If I write an email to my wife asking her to invite the neighbors over for dinner, how does that qualify as interstate commerce?
Well, you must not be very familiar with the way that the (commercial) email system works. Even if the source and destination were within the same building, your email message could easily have crossed several state (and possibly national) boundaries.
To start with, the DNS request to locate the destination quite likely involved an access to a root- or second-level server, and it was probably in another state.
Also, unless both ends are unix-type systems and are running their own email servers (forbidden by most ISPs in the US but still done sometimes), your email probably went to your ISP's email server, which is likely to be in another state. Then it went to your wife's ISP's email server, which is likely in yet another state (unless you have the same ISP).
Look at the list of Received: lines in your email headers sometimes. You might be surprised where your messages are travelling. It's a lot worse than all the jokes about "I went to Chicago but my luggage went to Paris." A message from St.

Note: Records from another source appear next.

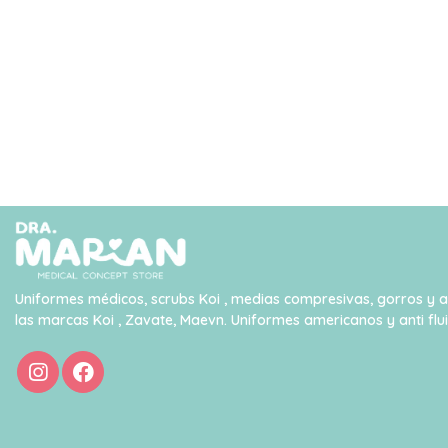
Uniformes médicos, scrubs Koi , medias compresivas, gorros y 
las marcas Koi , Zavate, Maevn. Uniformes americanos y anti flu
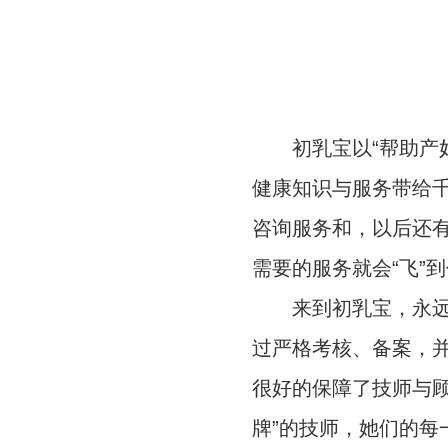
初乳宝以“帮助产妇
健康知识与服务带给
咨询服务和，以后还
需要的服务就会“飞”
来到初乳宝，永远不
过严格考核、备案，并
很好的保障了技师与
牌”的技师，她们的每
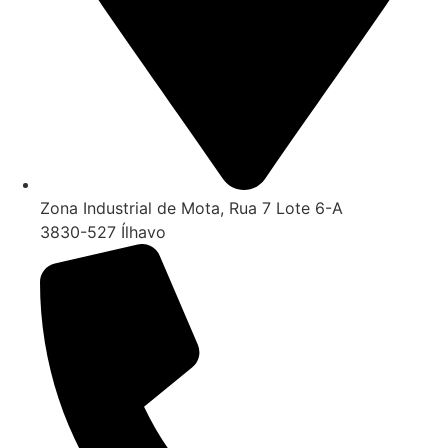
Zona Industrial de Mota, Rua 7 Lote 6-A
3830-527 Ílhavo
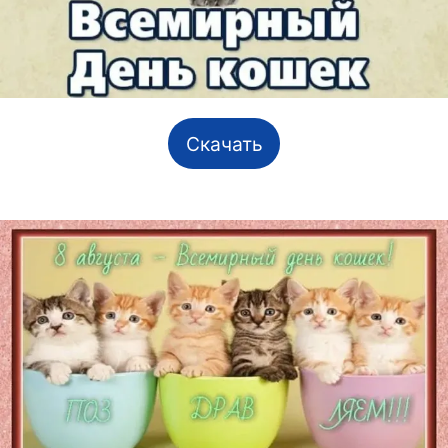
Скачать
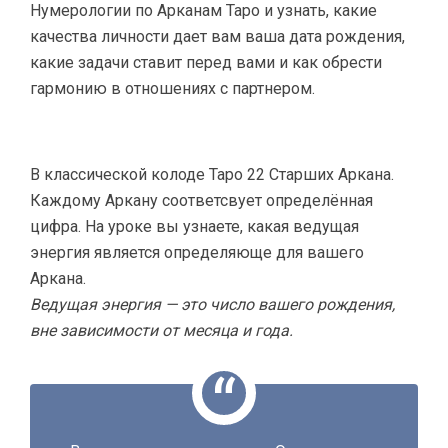
Нумерологии по Арканам Таро и узнать, какие
качества личности дает вам ваша дата рождения,
какие задачи ставит перед вами и как обрести
гармонию в отношениях с партнером.
В классической колоде Таро 22 Старших Аркана.
Каждому Аркану соответсвует определённая
цифра. На уроке вы узнаете, какая ведущая
энергия является определяюще для вашего
Аркана.
Ведущая энергия — это число вашего рождения,
вне зависимости от месяца и года.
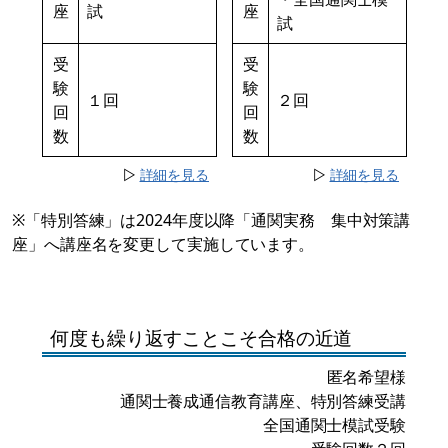
座
試
座
試
受
受
験
験
１回
２回
回
回
数
数
▷
詳細を見る
▷
詳細を見る
※「特別答練」は2024年度以降「通関実務 集中対策講
座」へ講座名を変更して実施しています。
何度も繰り返すことこそ合格の近道
匿名希望様
通関士養成通信教育講座、特別答練受講
全国通関士模試受験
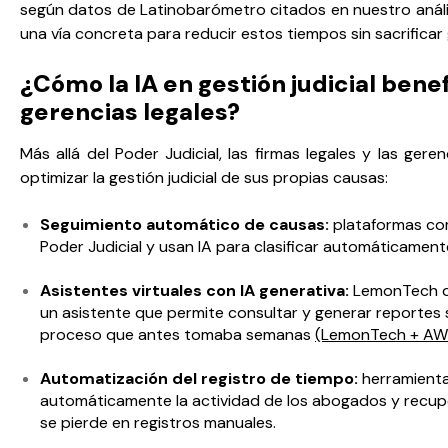
según datos de Latinobarómetro citados en nuestro anál
una vía concreta para reducir estos tiempos sin sacrificar
¿Cómo la IA en gestión judicial benef
gerencias legales?
Más allá del Poder Judicial, las firmas legales y las ger
optimizar la gestión judicial de sus propias causas:
Seguimiento automático de causas:
plataformas c
Poder Judicial y usan IA para clasificar automáticament
Asistentes virtuales con IA generativa:
LemonTech de
un asistente que permite consultar y generar reportes s
proceso que antes tomaba semanas
(LemonTech + AW
Automatización del registro de tiempo:
herramien
automáticamente la actividad de los abogados y recup
se pierde en registros manuales.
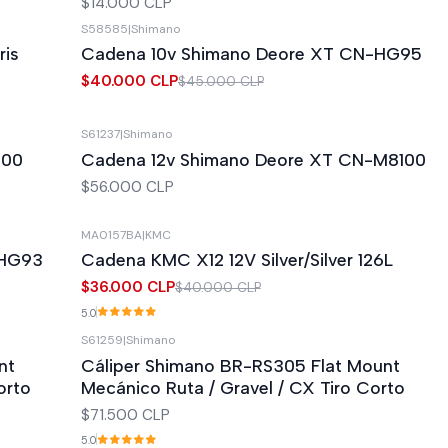
$14.000 CLP
S58585
|
Shimano
-11%
OFF
ris
Cadena 10v Shimano Deore XT CN-HG95
$40.000 CLP
$45.000 CLP
S61237
|
Shimano
100
Cadena 12v Shimano Deore XT CN-M8100
$56.000 CLP
MA0157BA
|
KMC
-10%
OFF
-HG93
Cadena KMC X12 12V Silver/Silver 126L
$36.000 CLP
$40.000 CLP
5.0
S61259
|
Shimano
nt
Cáliper Shimano BR-RS305 Flat Mount
orto
Mecánico Ruta / Gravel / CX Tiro Corto
$71.500 CLP
5.0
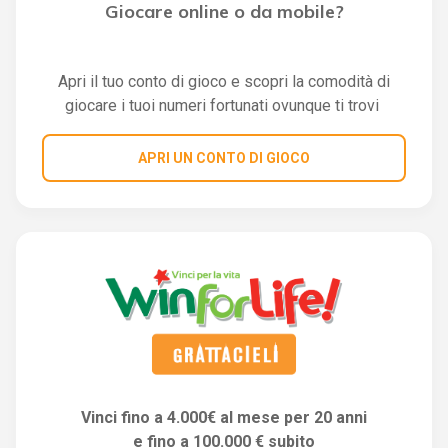
Giocare online o da mobile?
Apri il tuo conto di gioco e scopri la comodità di
giocare i tuoi numeri fortunati ovunque ti trovi
APRI UN CONTO DI GIOCO
Vinci fino a 4.000€ al mese per 20 anni
e fino a 100.000 € subito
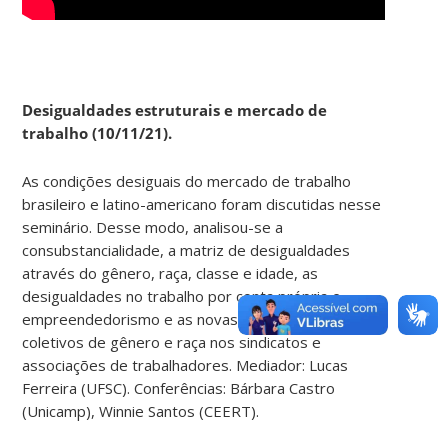
Desigualdades estruturais e mercado de
trabalho (10/11/21).
As condições desiguais do mercado de trabalho
brasileiro e latino-americano foram discutidas nesse
seminário. Desse modo, analisou-se a
consubstancialidade, a matriz de desigualdades
através do gênero, raça, classe e idade, as
desigualdades no trabalho por conta própria e
empreendedorismo e as novas possibilidades de
coletivos de gênero e raça nos sindicatos e
associações de trabalhadores. Mediador: Lucas
Ferreira (UFSC). Conferências: Bárbara Castro
(Unicamp), Winnie Santos (CEERT).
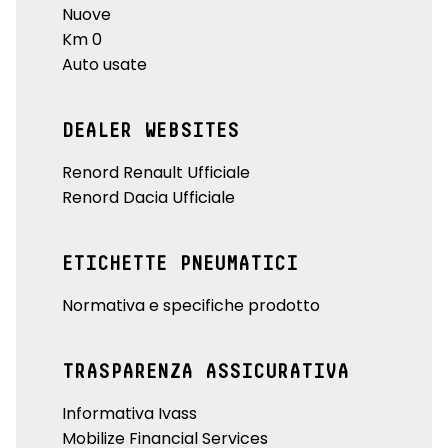
Nuove
Km 0
Auto usate
DEALER WEBSITES
Renord Renault Ufficiale
Renord Dacia Ufficiale
ETICHETTE PNEUMATICI
Normativa e specifiche prodotto
TRASPARENZA ASSICURATIVA
Informativa Ivass
Mobilize Financial Services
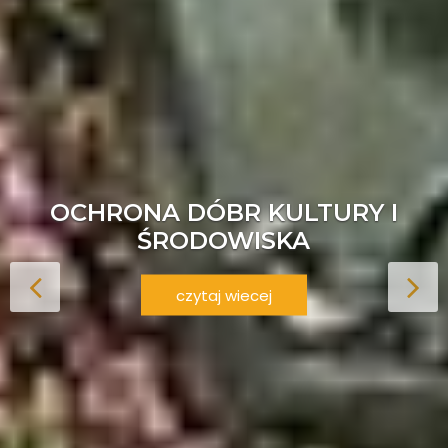
OCHRONA DÓBR KULTURY I
ŚRODOWISKA
czytaj wiecej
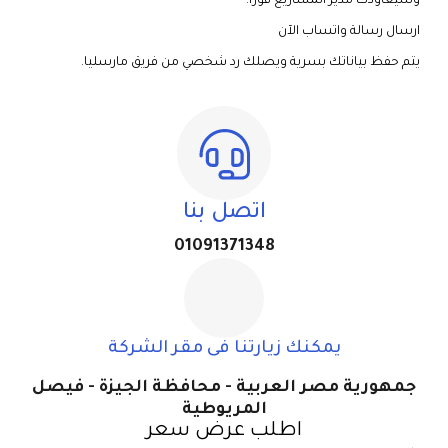
وسيعاودك مدير المشاريع فوراً.
ارسال رسالة واتساب الآن
يتم حفظ بياناتك بسرية ويصلك رد شخصي من فريق مارسليا.
اتصل بنا
01091371348
يمكنك زيارتنا فى مقر الشركة
جمهورية مصر العربية - محافظة الجيزة - فيصل
المريوطية
اطلب عرض سعر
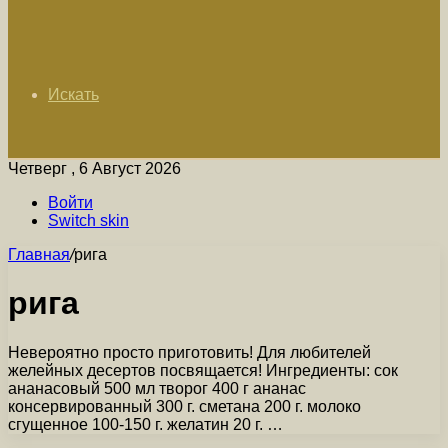
Искать
Четверг , 6 Август 2026
Войти
Switch skin
Главная
/
рига
рига
Невероятно просто приготовить! Для любителей
желейных десертов посвящается! Ингредиенты: сок
ананасовый 500 мл творог 400 г ананас
консервированный 300 г. сметана 200 г. молоко
сгущенное 100-150 г. желатин 20 г. …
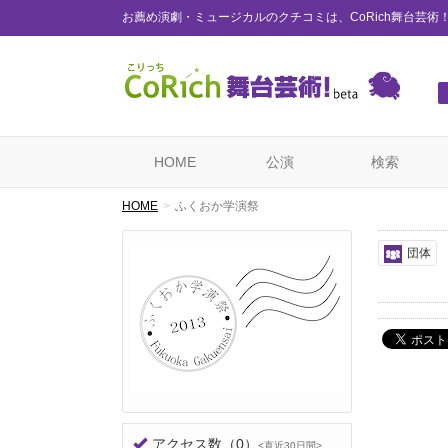
お薦め演劇・ミュージカルのクチコミは、CoRich舞台芸術
HOME
公演
検索
HOME
ふくおか学演祭
団体
アクセス数
（0）
<直近30日間>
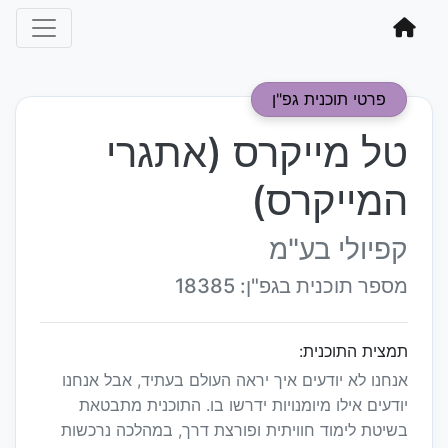
פרטי תוכנית גפ"ן
טל מייקרס (אתגרי
המייקרס)
קפיולי בע"מ
מספר תוכנית בגפ"ן: 18385
תמצית התוכנית:
אנחנו לא יודעים איך יראה העולם בעתיד, אבל אנחנו
יודעים אילו מיומנויות ידרשו בו. התוכנית מתבטאת
בשיטת לימוד חוויתית ופורצת דרך, במהלכה נרכשות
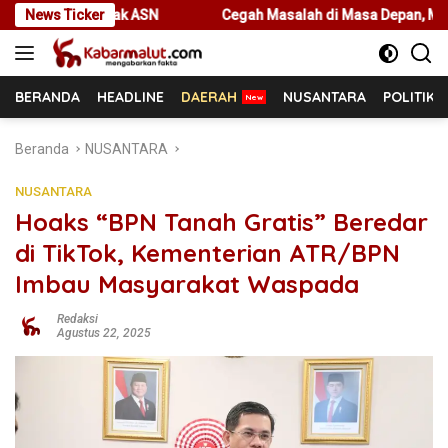
Langsung
SN
News Ticker
Cegah Masalah di Masa Depan, Menteri Nusron Ajak Pemd
ke
konten
BERANDA
HEADLINE
DAERAH
NUSANTARA
POLITIK
Beranda
NUSANTARA
NUSANTARA
Hoaks “BPN Tanah Gratis” Beredar
di TikTok, Kementerian ATR/BPN
Imbau Masyarakat Waspada
Redaksi
Agustus 22, 2025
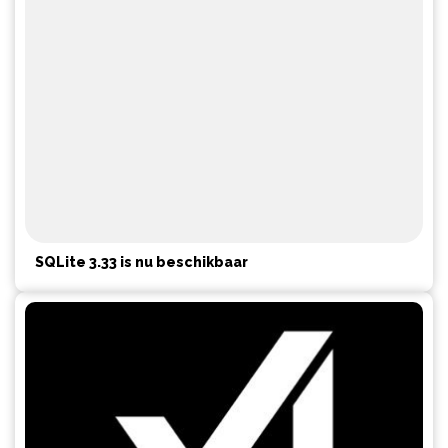
SQLite 3.33 is nu beschikbaar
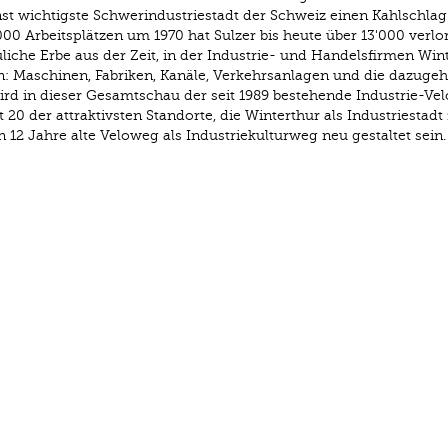
nst wichtigste Schwerindustriestadt der Schweiz einen Kahlschlag
'000 Arbeitsplätzen um 1970 hat Sulzer bis heute über 13'000 verlo
liche Erbe aus der Zeit, in der Industrie- und Handelsfirmen Win
: Maschinen, Fabriken, Kanäle, Verkehrsanlagen und die dazuge
ird in dieser Gesamtschau der seit 1989 bestehende Industrie-Ve
 20 der attraktivsten Standorte, die Winterthur als Industriestadt 
12 Jahre alte Veloweg als Industriekulturweg neu gestaltet sein.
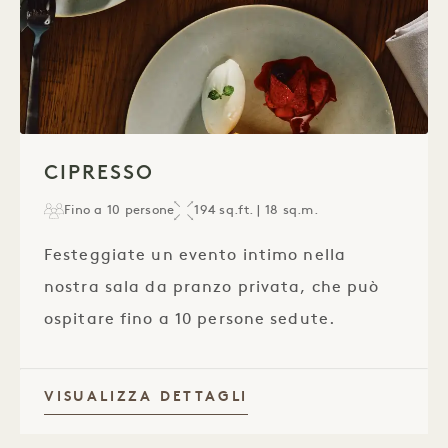
1 / 1
CIPRESSO
Fino a 10 persone
194 sq.ft. | 18 sq.m.
Festeggiate un evento intimo nella
nostra sala da pranzo privata, che può
ospitare fino a 10 persone sedute.
VISUALIZZA DETTAGLI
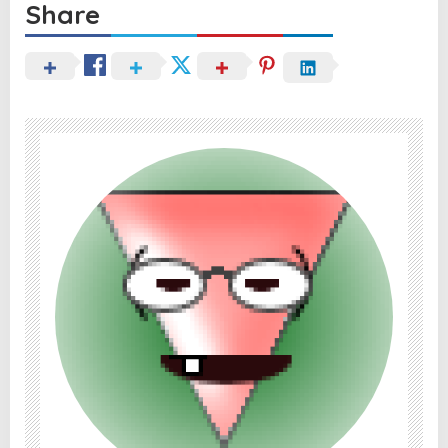
Share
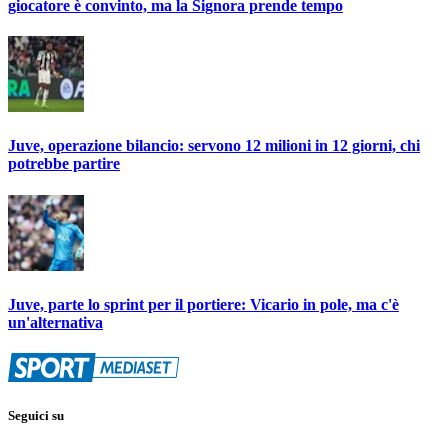
giocatore è convinto, ma la Signora prende tempo
Juve, operazione bilancio: servono 12 milioni in 12 giorni, chi
potrebbe partire
Juve, parte lo sprint per il portiere: Vicario in pole, ma c'è
un'alternativa
Seguici su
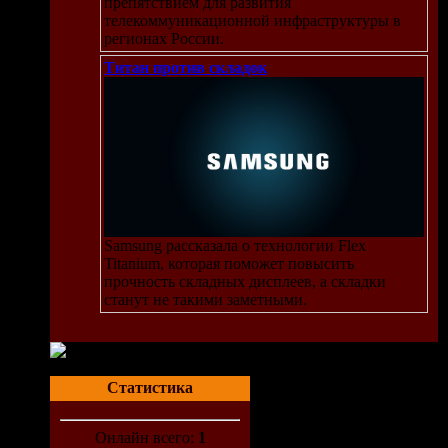
препятствием для развития
телекоммуникационной инфраструктуры в
регионах России.
Титан против складок
Samsung рассказала о технологии Flex
Titanium, которая поможет повысить
прочность складных дисплеев, а складки
станут не такими заметными.
Статистика
Онлайн всего:
1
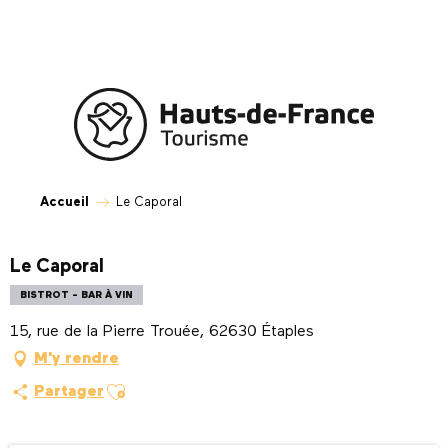
Aller
au
contenu
principal
Accueil
Le Caporal
Le Caporal
BISTROT - BAR À VIN
15, rue de la Pierre Trouée, 62630 Étaples
M'y rendre
Ajouter aux favoris
Partager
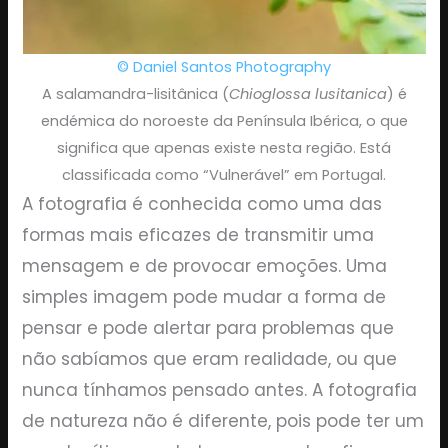
© Daniel Santos Photography
A salamandra-lisitânica (
Chioglossa lusitanica
) é
endémica do noroeste da Península Ibérica, o que
significa que apenas existe nesta região. Está
classificada como “Vulnerável” em Portugal.
A fotografia é conhecida como uma das
formas mais eficazes de transmitir uma
mensagem e de provocar emoções. Uma
simples imagem pode mudar a forma de
pensar e pode alertar para problemas que
não sabíamos que eram realidade, ou que
nunca tínhamos pensado antes. A fotografia
de natureza não é diferente, pois pode ter um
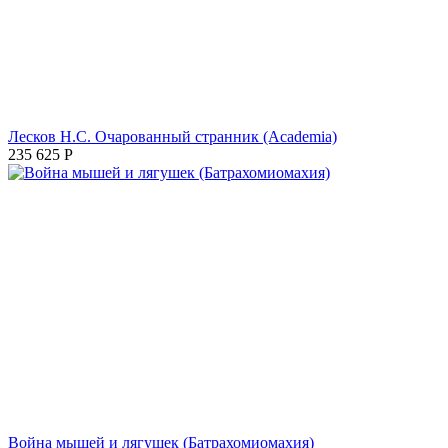
Лесков Н.С. Очарованный странник (Academia)
235 625
Р
Война мышей и лягушек (Батрахомиомахия)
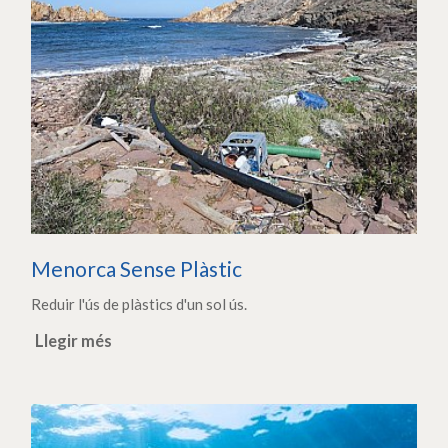
Menorca Sense Plàstic
Reduir l'ús de plàstics d'un sol ús.
Llegir més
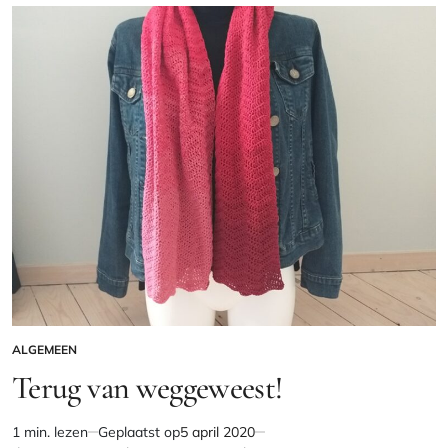
Opfrisbeurtje
ALGEMEEN
GEPLAATST
IN
Terug van weggeweest!
1 min. lezen
Geplaatst op
5 april 2020
Geschatte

Louis to Chicago could easily go via a machine in Hong Kong.
And every one of those Received: lines represents a machine that could have cached a copy of your message for later perusal by "national security" software.
When I hit the Submit button, this message will probably go through a router in New York, though I'm in a suburb of Boston. I know this because I've traced some of the paths through my ISP (speakeasy.net). This is true even if the destination is in the Boston area, or even in the same town.
Those who do study history are doomed to stand helplessly by while everyone else repeats it.